◆ Problem description: Your response must be made up of each line in the data below that contains the string "participatif".

◆ Data shown:

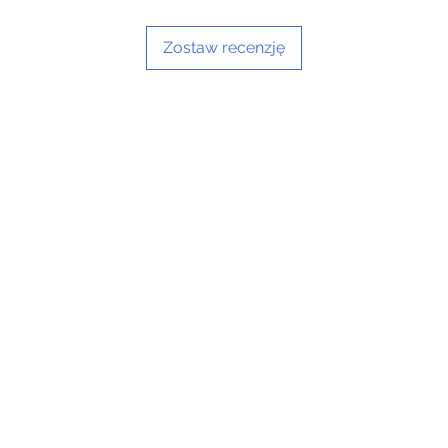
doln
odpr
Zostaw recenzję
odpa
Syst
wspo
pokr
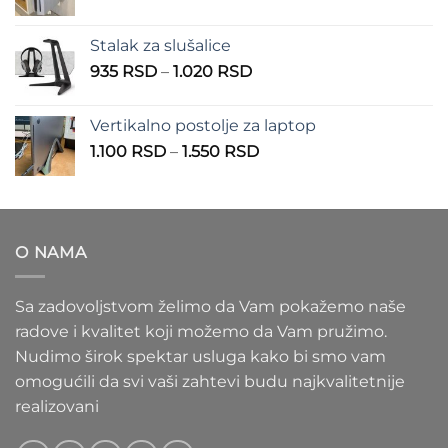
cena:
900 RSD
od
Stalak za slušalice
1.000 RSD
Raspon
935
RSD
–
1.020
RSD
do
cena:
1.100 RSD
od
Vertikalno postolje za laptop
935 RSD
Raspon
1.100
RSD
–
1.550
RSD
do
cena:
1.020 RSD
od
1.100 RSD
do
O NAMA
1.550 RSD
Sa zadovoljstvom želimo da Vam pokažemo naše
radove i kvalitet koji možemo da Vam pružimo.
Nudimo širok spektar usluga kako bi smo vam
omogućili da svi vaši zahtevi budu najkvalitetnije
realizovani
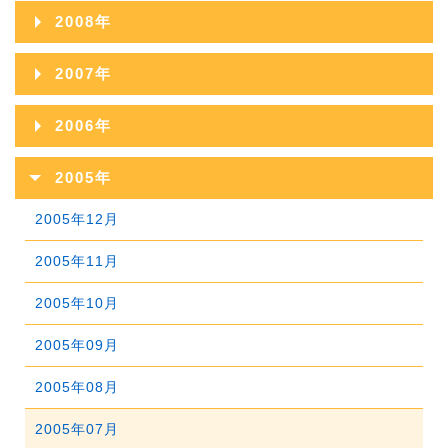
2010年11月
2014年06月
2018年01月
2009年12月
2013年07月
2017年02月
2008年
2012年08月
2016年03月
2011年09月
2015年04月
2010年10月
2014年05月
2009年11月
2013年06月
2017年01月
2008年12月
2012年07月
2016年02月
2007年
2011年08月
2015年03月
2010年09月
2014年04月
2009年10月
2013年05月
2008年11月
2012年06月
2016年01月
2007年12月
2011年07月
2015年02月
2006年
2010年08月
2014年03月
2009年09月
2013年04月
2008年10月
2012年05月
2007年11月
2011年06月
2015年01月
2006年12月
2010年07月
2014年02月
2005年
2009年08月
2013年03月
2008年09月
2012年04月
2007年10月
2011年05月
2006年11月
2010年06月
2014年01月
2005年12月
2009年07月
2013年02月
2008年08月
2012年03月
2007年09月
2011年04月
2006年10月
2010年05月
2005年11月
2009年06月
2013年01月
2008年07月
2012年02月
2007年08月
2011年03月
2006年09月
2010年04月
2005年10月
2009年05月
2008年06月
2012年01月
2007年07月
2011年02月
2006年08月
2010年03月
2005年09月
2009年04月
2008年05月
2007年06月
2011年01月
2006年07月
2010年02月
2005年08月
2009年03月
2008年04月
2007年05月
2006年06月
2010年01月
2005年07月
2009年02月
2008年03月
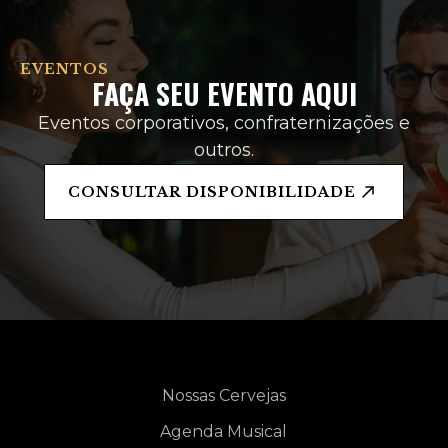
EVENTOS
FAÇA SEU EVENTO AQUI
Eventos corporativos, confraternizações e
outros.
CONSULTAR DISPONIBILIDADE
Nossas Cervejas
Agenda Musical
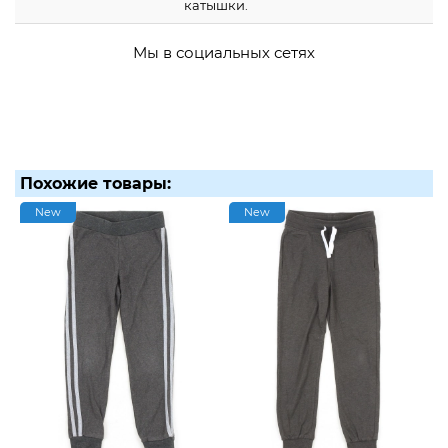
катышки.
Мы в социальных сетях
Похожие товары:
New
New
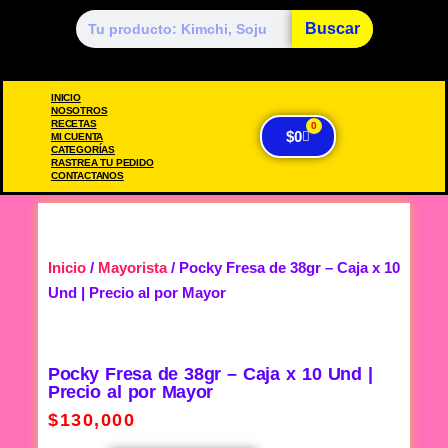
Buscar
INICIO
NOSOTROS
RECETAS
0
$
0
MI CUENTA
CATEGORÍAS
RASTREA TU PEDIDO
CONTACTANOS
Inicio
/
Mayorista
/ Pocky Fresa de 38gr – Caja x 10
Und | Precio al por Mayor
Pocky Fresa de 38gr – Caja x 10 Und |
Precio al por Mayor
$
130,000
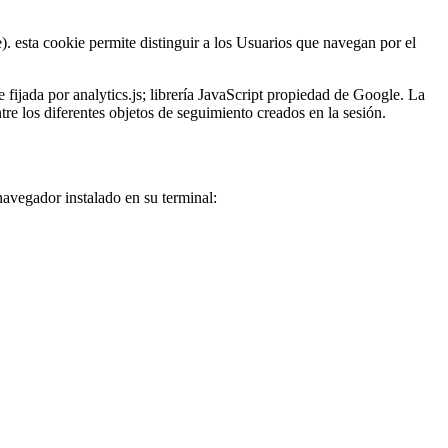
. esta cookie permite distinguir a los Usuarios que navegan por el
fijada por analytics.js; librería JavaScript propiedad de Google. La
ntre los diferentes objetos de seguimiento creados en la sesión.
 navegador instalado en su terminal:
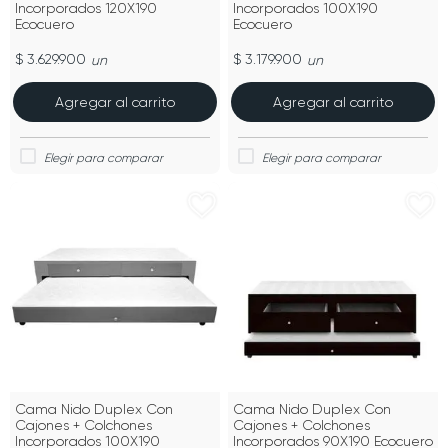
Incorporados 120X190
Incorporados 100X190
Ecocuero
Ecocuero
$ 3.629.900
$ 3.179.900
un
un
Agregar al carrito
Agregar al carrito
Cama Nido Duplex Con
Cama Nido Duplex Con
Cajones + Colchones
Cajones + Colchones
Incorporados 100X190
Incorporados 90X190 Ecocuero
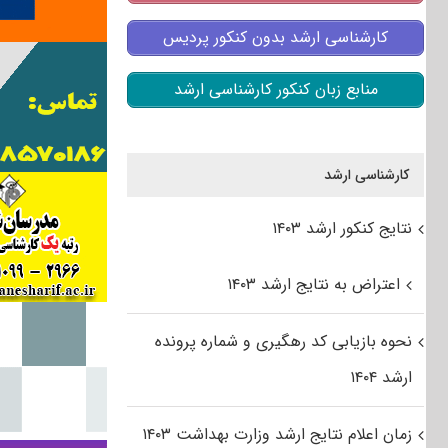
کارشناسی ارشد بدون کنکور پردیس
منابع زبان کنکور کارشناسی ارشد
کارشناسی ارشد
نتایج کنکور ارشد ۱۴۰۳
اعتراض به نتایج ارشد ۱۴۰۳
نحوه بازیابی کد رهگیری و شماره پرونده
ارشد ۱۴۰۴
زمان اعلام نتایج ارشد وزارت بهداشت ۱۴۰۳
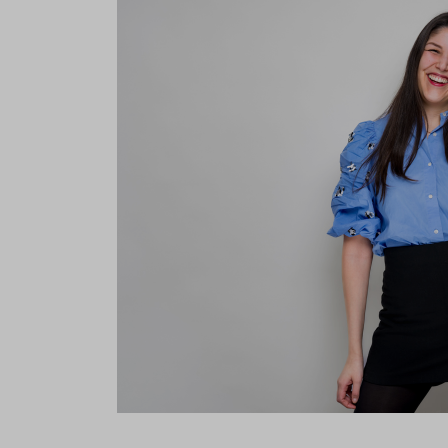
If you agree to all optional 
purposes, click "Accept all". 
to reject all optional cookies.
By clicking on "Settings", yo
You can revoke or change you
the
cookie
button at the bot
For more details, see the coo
==
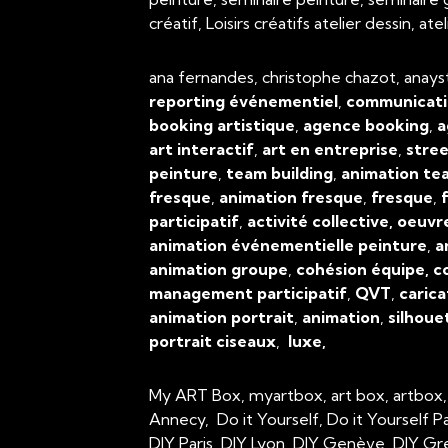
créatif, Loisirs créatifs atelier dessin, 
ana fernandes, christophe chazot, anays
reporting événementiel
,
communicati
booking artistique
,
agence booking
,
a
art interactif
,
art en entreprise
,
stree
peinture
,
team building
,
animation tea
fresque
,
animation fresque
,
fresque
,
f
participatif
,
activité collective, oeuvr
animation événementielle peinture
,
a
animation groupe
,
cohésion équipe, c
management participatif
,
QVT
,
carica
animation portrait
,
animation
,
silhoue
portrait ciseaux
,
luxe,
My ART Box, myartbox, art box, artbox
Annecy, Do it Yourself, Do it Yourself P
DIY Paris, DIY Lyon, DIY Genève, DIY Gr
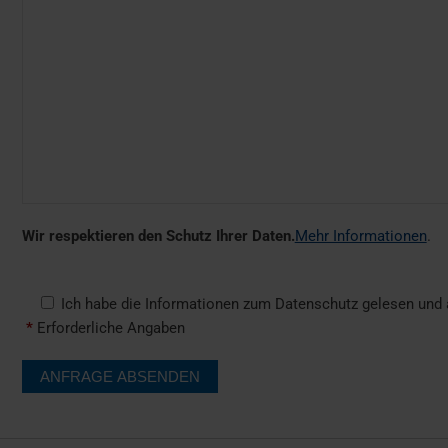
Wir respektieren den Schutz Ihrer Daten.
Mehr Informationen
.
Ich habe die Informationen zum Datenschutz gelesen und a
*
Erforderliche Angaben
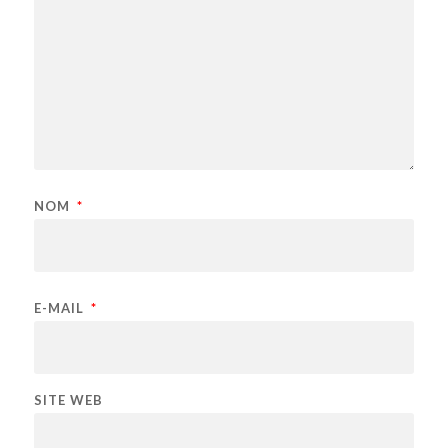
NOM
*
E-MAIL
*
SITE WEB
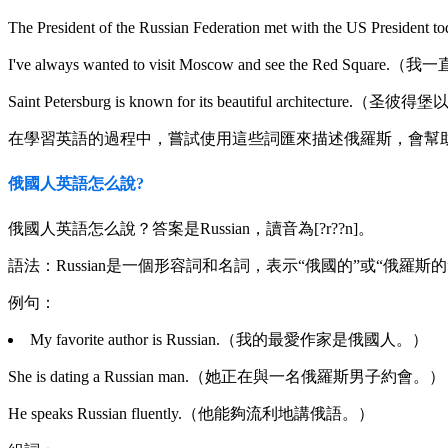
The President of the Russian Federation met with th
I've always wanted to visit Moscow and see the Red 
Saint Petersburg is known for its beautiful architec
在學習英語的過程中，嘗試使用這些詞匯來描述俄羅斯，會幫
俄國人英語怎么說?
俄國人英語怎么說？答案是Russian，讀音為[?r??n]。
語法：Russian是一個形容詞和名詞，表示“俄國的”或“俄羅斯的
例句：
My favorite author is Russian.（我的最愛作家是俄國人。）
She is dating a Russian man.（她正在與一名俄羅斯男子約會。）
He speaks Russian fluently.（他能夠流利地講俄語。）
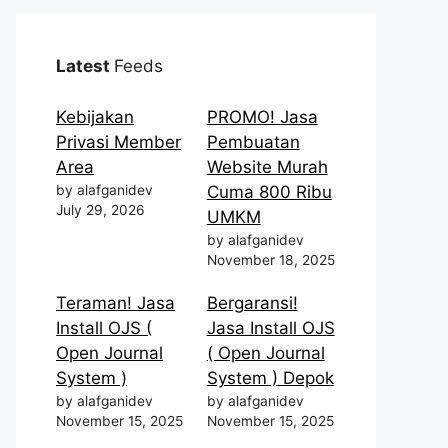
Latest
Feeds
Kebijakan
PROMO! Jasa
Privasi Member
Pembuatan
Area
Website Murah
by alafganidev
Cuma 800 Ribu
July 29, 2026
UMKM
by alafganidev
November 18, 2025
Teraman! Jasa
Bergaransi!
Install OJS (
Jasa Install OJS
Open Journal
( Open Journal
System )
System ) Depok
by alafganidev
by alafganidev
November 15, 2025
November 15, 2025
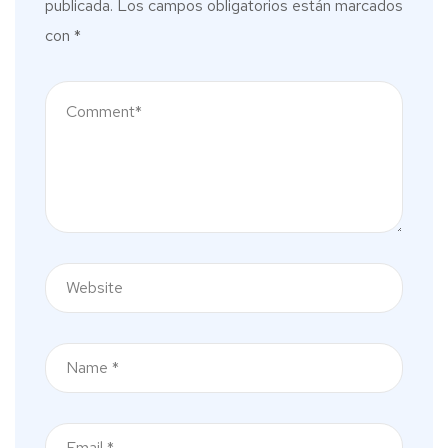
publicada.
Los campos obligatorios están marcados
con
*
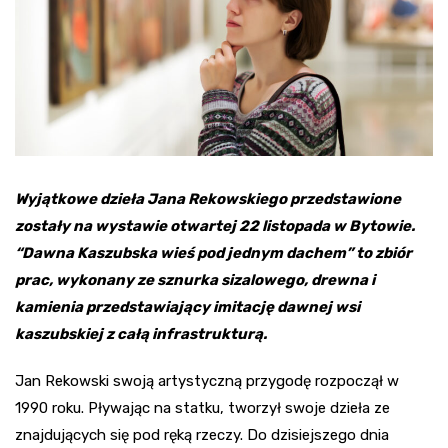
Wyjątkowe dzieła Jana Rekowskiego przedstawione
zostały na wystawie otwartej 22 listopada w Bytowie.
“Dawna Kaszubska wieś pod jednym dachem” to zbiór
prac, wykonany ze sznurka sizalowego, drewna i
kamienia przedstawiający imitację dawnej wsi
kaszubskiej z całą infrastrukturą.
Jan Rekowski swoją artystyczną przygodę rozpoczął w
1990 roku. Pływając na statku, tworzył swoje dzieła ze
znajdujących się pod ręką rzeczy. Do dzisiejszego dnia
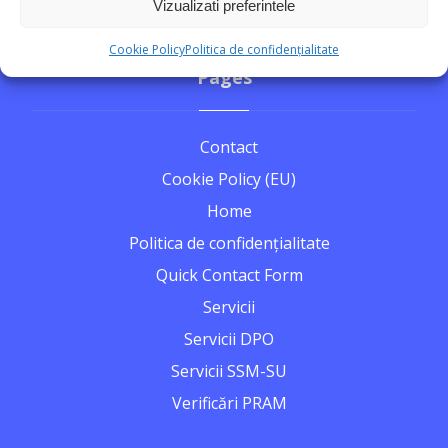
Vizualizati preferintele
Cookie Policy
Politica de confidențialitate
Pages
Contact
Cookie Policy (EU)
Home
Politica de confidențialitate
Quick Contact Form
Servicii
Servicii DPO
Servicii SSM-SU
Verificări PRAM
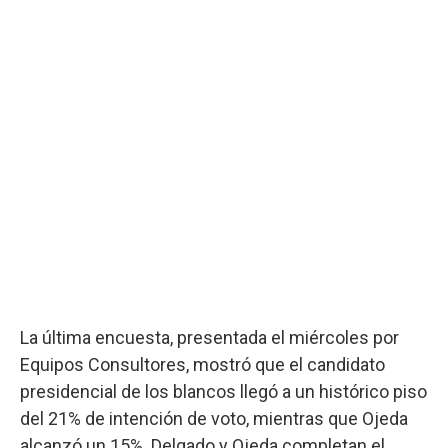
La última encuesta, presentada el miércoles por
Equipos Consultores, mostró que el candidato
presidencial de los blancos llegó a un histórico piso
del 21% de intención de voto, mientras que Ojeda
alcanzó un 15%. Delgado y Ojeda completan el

◆ Response below:
participatif
management participatif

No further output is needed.